26 Haziran 2008 00:00
ÖZGÜRLÜKLER
Birleşmiş Milletler, 26 Haziran gününü İşkence Görenlerle Dayanışma Günü ilan ettiğinde (12 Aralık 1997), en çok mağdurlar ve işkenceye karşı mücadele eden insan hakları aktivistleri sevinmişti. Sevincin ilki, 26 Haziranın Birleşmiş Milletler İşkenceye Karşı Sözleşmenin 1987 yılında kabul edildiği gün olmasıydı İkinci neden, işkenceye karşı yalnız olmadıklarını gösterme fırsatı doğacağı için. Yalnız olmadıkları anlaşılacağı için. Bu yolla tehlikenin büyüklüğü ve güncelliği bilineceği için. Adaletin gerçekleşme ihtimalinin varlığı için
Mağdurların kulaklarında işkencecilerin böbürlenme, ezme sesleri yankılanıyor olabilir. Şöyle düşünmek daha doğru:
- Ama kaçacak delik arıyordur işkenceciler.

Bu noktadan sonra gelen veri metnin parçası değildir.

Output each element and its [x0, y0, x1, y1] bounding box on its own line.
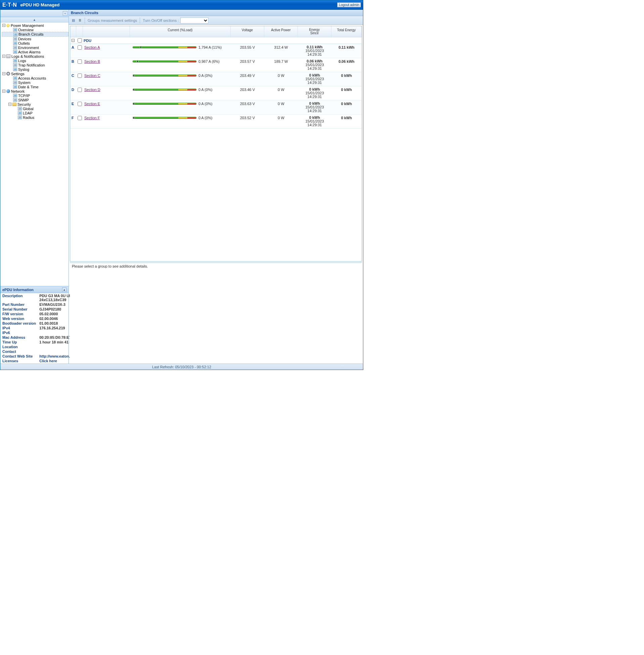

- Bak ben başı dik dolaşabiliyorum sokaklarda.
- Nerede bu işkenceciler?
Mağdurlar haklılar. Hak savunucuları haklılar. Sokaklar, mağdurların ve hak savunucularının. Özgürlük budur. Başı dik, onurla dolaşabilmek, yaşayabilmek
Şimdi yeniden hükümetlere seslenme ve talep etme zamanıdır. Bugün bütün dünyada işkence konuşulacak. Savaş zamanı-barış zamanı ayrımı yapmaksızın, şartsız işkenceye karşı olmanın seslendirileceği gün, bugün.
Mağdurların dostlarının sıcak, sevecen seslerinin daha fazla duyulacağı; bilmeyen, duymayanların da bilgilenecekleri gün, bugün.
İnsan hakları savunucularının aralıksız her gün mücadele ettikleri konuda, bugün de duyacak onları toplumlar.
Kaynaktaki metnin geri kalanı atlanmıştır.